How many lines in the listing below contain the string "Economia"? Say only the number.

——————————

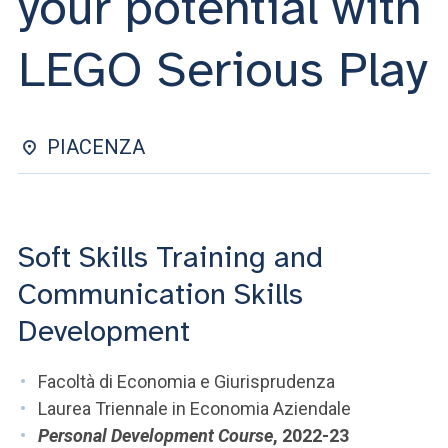
your potential with
ACCEDI ALLA MAIL ICATT
LEGO Serious Play
SEI UN DOCENTE O UN MEMBRO DELLO STAFF
ACCEDI A CLOUDMAIL
PIACENZA
Soft Skills Training and
Communication Skills
Development
Facoltà di Economia e Giurisprudenza
Laurea Triennale in Economia Aziendale
Personal Development Course
, 2022-23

——————————

● **Your solution**:
2